-- HOW TO COMPLETE THIS TASK --
Copy out, precisely as given, the lines from the line with "refer to copper, given its" to the end of the entries that follow.

[RECORDS PROVIDED — start]

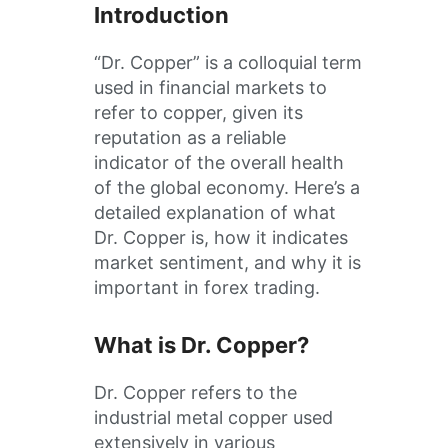
Introduction
“Dr. Copper” is a colloquial term
used in financial markets to
refer to copper, given its
reputation as a reliable
indicator of the overall health
of the global economy. Here’s a
detailed explanation of what
Dr. Copper is, how it indicates
market sentiment, and why it is
important in forex trading.
What is Dr. Copper?
Dr. Copper refers to the
industrial metal copper used
extensively in various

[RECORDS PROVIDED — finish]

-- THE COMPLETED TASK --
refer to copper, given its
reputation as a reliable
indicator of the overall health
of the global economy. Here’s a
detailed explanation of what
Dr. Copper is, how it indicates
market sentiment, and why it is
important in forex trading.
What is Dr. Copper?
Dr. Copper refers to the
industrial metal copper used
extensively in various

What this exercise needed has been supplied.